Sì, come i ragazzini, ma la variazione sul tema non è propriamente adolescenziale... Le due mogliettine, maiale, ci stanno e così iniziamo. Le prime penitenze sono soft ma non meno intriganti: camicette sbottonate, gonne sfilate, carezze sulle cosce... Verso le due del mattino decido di alzare il livello e, non appena mia moglie perde, decreto che la penitenza che le spetta è quella di andare per 5 minuti da sola in camera da letto al buio con me e Nico. Superato un primo momento di (finto) imbarazzo, entriamo in camera da letto, Elisa resta fuori con l'orologio, ci ritroviamo io, Nico e mia moglie dentro la stanza.
Nico spegne la luce, nella penombra vediamo chiaramente le figure di ognuno. Mia moglie fa una risatina nervosa, poi io l'abbraccio mentre Nico, un po' nervoso e molto eccitato, gira dietro. Io comincio a baciare mia moglie e intanto le metto mani sulle tette, poi comincio a sbottonarle la camicetta, le tiro fuori i seni, Nico da dietro ha iniziato a palparle il culo. Lei è stretta tra noi, ha un uomo davanti che le appoggia il cazzo sulla fica e le succhia le tette e un altro che le ha appoggiato il cazzo sul culo, poi le alza la gonna e infila le mani sotto le mutandine. Anch'io le infilo le mani sotto le mutandine e le infilo le dita nella fica, anche Nico vuole toccarle la fica, ci scontriamo con le dita sulla fica di mia moglie, e intanto l'abbiamo mezza denudata, lei comincia a gemere. "Ti piace, eh?", le dico. Lei non risponde, ma mugola come una troia e glielo dico: "Sei una troia, lo sai?". Intanto Nico da dietro le ha calato le mutandine, lei si è messa a pecorina e mi succhia il cazzo mentre Nico le slappa tutta la fica. In quel momento Elisa bussa alla porta: i cinque minuti sono finiti, apre e trova il marito che lecca la fica a mia moglie, e mia moglie che succhia come una invasata. "Che maiali!", esclama.
Nico si stacca da mia moglie, la raggiunge e le dice: "Ti dispiace non partecipare?" e comincia a toccarla e a spogliarla. Finiamo tutti e tre sul loro letto e scopiamo come poche altre volte nel passato.

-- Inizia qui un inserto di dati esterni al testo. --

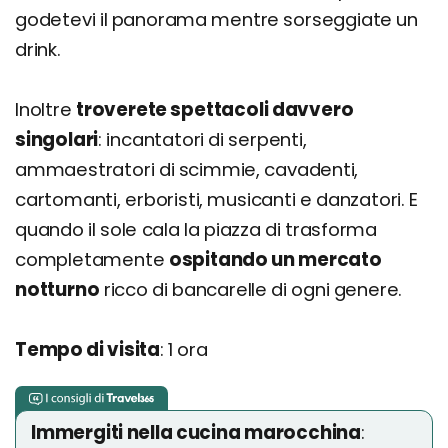
godetevi il panorama mentre sorseggiate un
drink.
Inoltre
troverete spettacoli davvero
singolari
: incantatori di serpenti,
ammaestratori di scimmie, cavadenti,
cartomanti, erboristi, musicanti e danzatori. E
quando il sole cala la piazza di trasforma
completamente
ospitando un mercato
notturno
ricco di bancarelle di ogni genere.
Tempo di visita
: 1 ora
Immergiti nella cucina marocchina
: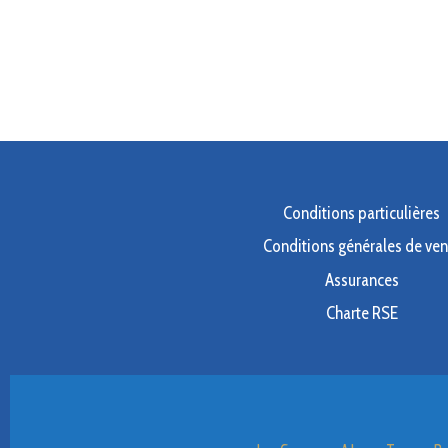
Conditions particulières
Conditions générales de ven
Assurances
Charte RSE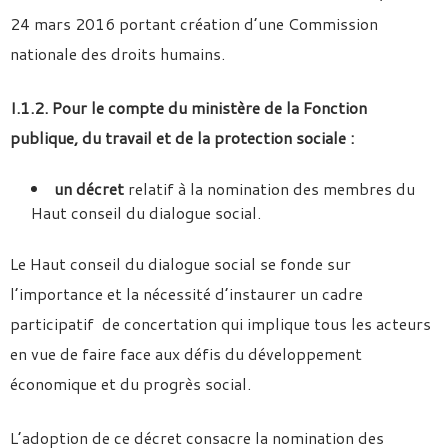
24 mars 2016 portant création d’une Commission
nationale des droits humains.
I.1.2. Pour le compte du ministère de la Fonction
publique, du travail et de la protection sociale :
un décret
relatif à la nomination des membres du
Haut conseil du dialogue social.
Le Haut conseil du dialogue social se fonde sur
l’importance et la nécessité d’instaurer un cadre
participatif de concertation qui implique tous les acteurs
en vue de faire face aux défis du développement
économique et du progrès social.
L’adoption de ce décret consacre la nomination des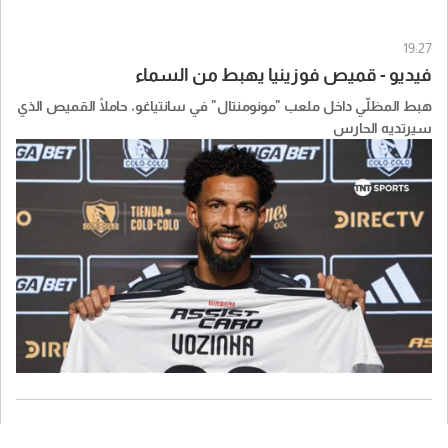
19:27
فيديو - قميص فوزينيا يهبط من السماء
هبط المظلّي داخل ملعب "مونومنتال" في سانتياغو، حاملًا القميص الذي
سيرتديه الحارس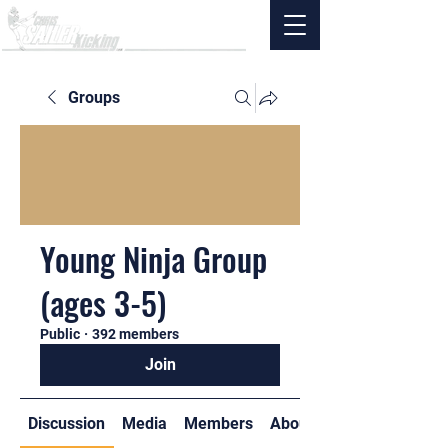
Groups
Young Ninja Group
(ages 3-5)
Public
·
392 members
Join
Discussion
Media
Members
About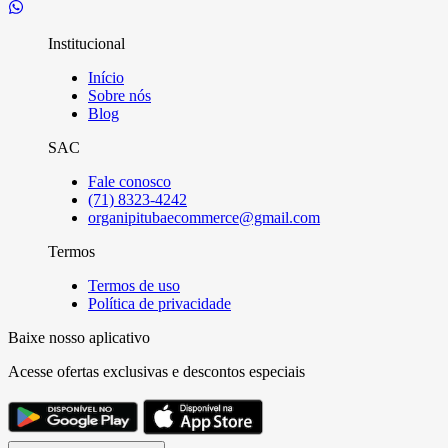
Institucional
Início
Sobre nós
Blog
SAC
Fale conosco
(71) 8323-4242
organipitubaecommerce@gmail.com
Termos
Termos de uso
Política de privacidade
Baixe nosso aplicativo
Acesse ofertas exclusivas e descontos especiais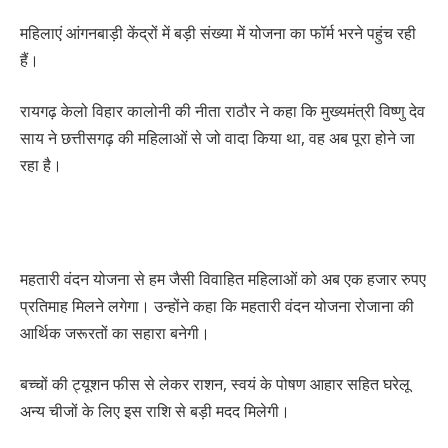
महिलाएं आंगनबाड़ी केंद्रों में बड़ी संख्या में योजना का फॉर्म भरने पहुंच रही
हैं।
रायगढ़ केलो विहार कालोनी की नीता राठौर ने कहा कि मुख्यमंत्री विष्णु देव
साय ने छत्तीसगढ़ की महिलाओं से जो वादा किया था, वह अब पूरा होने जा
रहा है।
महतारी वंदन योजना से हम जैसी विवाहित महिलाओं को अब एक हजार रुपए
प्रतिमाह मिलने लगेगा। उन्होंने कहा कि महतारी वंदन योजना रोजाना की
आर्थिक जरूरतों का सहारा बनेगी।
बच्चों की ट्यूशन फीस से लेकर राशन, स्वयं के पोषण आहार सहित घरेलू
अन्य चीजों के लिए इस राशि से बड़ी मदद मिलेगी।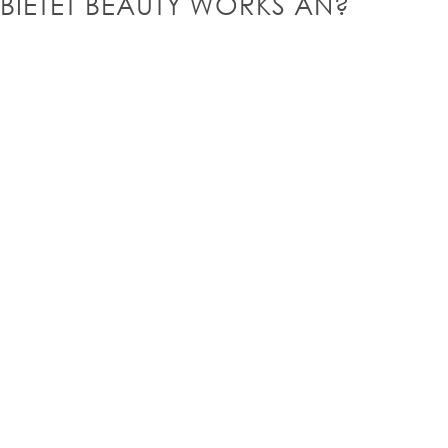
BIETET BEAUTY WORKS AN?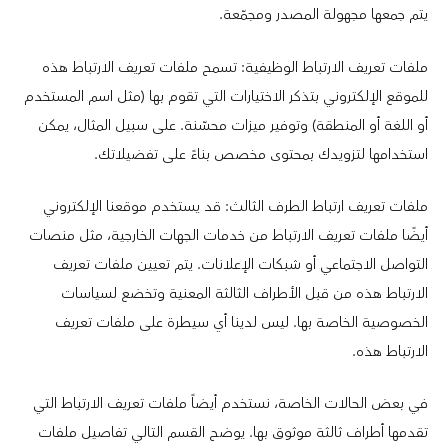
يتم جمعها مجهولة المصدر ومجمّعة.
ملفات تعريف الارتباط الوظيفية: تسمح ملفات تعريف الارتباط هذه
للموقع الإلكتروني بتذكر الاختيارات التي تقوم بها (مثل اسم المستخدم
أو اللغة أو المنطقة) وتوفير ميزات محسّنة. على سبيل المثال، يمكن
استخدامها لتزويدك بمحتوى مخصص بناءً على تفضيلاتك.
ملفات تعريف ارتباط الطرف الثالث: قد يستخدم موقعنا الإلكتروني
أيضًا ملفات تعريف الارتباط من خدمات الجهات الخارجية، مثل منصات
التواصل الاجتماعي أو شبكات الإعلانات. يتم تعيين ملفات تعريف
الارتباط هذه من قبل الأطراف الثالثة المعنية وتخضع لسياسات
الخصوصية الخاصة بها. ليس لدينا أي سيطرة على ملفات تعريف
الارتباط هذه.
في بعض الحالات الخاصة، نستخدم أيضاً ملفات تعريف الارتباط التي
تقدمها أطراف ثالثة موثوق بها. يوضح القسم التالي تفاصيل ملفات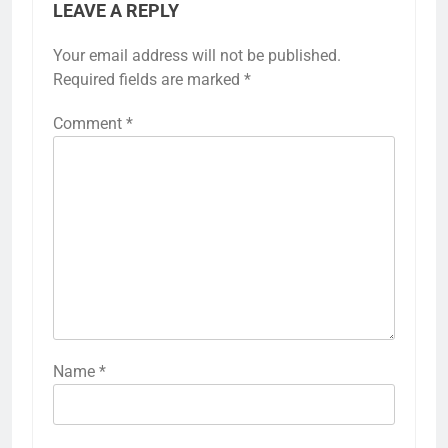
LEAVE A REPLY
Your email address will not be published.
Required fields are marked
*
Comment
*
Name
*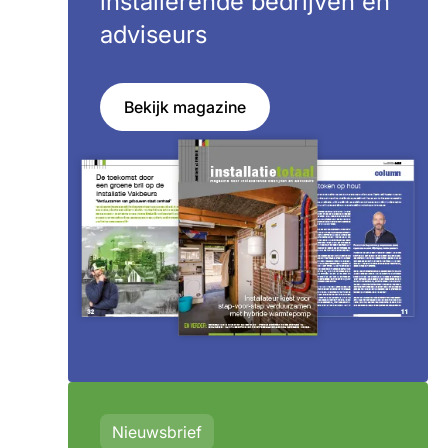
installerende bedrijven en
adviseurs
Bekijk magazine
Nieuwsbrief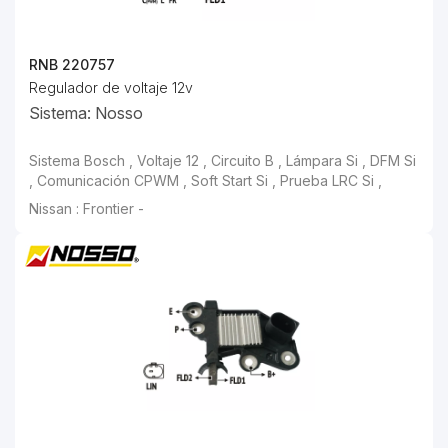
RNB 220757
Regulador de voltaje 12v
Sistema: Nosso
Sistema Bosch , Voltaje 12 , Circuito B , Lámpara Si , DFM Si
, Comunicación CPWM , Soft Start Si , Prueba LRC Si ,
Nissan : Frontier -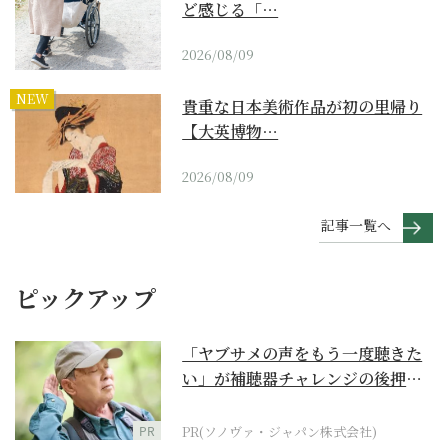
ど感じる「…
2026/08/09
NEW
貴重な日本美術作品が初の里帰り
【大英博物…
2026/08/09
記事一覧へ
ピックアップ
「ヤブサメの声をもう一度聴きた
い」が補聴器チャレンジの後押し
に
PR
PR(ソノヴァ・ジャパン株式会社)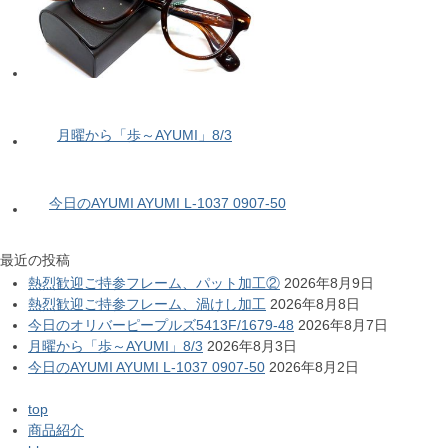
月曜から「歩～AYUMI」8/3
今日のAYUMI AYUMI L-1037 0907-50
最近の投稿
熱烈歓迎ご持参フレーム、パット加工②
2026年8月9日
熱烈歓迎ご持参フレーム、渦けし加工
2026年8月8日
今日のオリバーピープルズ5413F/1679-48
2026年8月7日
月曜から「歩～AYUMI」8/3
2026年8月3日
今日のAYUMI AYUMI L-1037 0907-50
2026年8月2日
top
商品紹介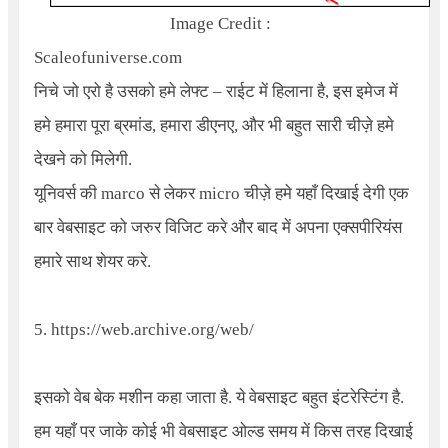
Image Credit :
Scale
ofuniverse.com
निचे जो एरो है उसको हमे लेफ्ट – राईट में हिलाना है, इस इमेज में
हमे हमारा पूरा ब्रमांड, हमारा डीएनए, और भी बहुत सारी चीज़े हमे
देखने को मिलेगी.
यूनिवर्स की marco से लेकर micro चीज़े हमे यहाँ दिखाई देगी एक
बार वेबसाइट को जरुर विजिट करे और बाद में अपना एक्सपीरियंस
हमारे साथ शेयर करे.
5.
https://web.archive.org/web/
इसको वेब बेक मशीन कहा जाता है. ये वेबसाइट बहुत इंटरेस्टिंग है.
हम यहाँ पर जाके कोई भी वेबसाइट ओल्ड समय में किस तरह दिखाई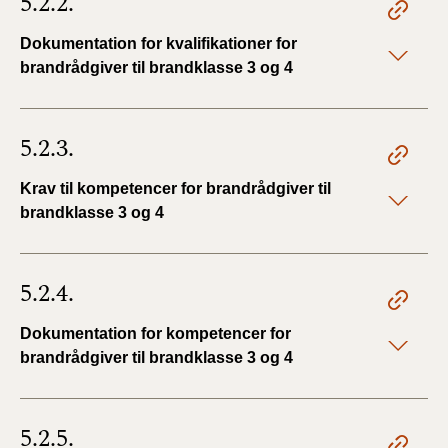
5.2.2.
Dokumentation for kvalifikationer for
brandrådgiver til brandklasse 3 og 4
5.2.3.
Krav til kompetencer for brandrådgiver til
brandklasse 3 og 4
5.2.4.
Dokumentation for kompetencer for
brandrådgiver til brandklasse 3 og 4
5.2.5.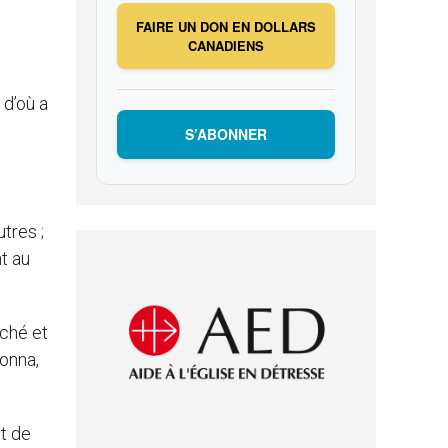
FAIRE UN DON EN DOLLARS
CANADIENS
 d’où a
S’ABONNER
tres ;
nt au
éché et
donna,
t de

Ogni tanto le mie mani vanno sulle tette e sul culo di Elisa e così quelle di Nico su mia moglie. Alla fine veniamo sulle loro tette. Tornando a casa, alle 5 del mattino, sul Raccordo Anulare di Roma, penso a mia moglie che s'è fatta leccare la fica da un altro che l'ha pure toccata dappertutto.
Sono eccitatissimo.
Adesso bisogna andare avanti e ho già un paio di idee...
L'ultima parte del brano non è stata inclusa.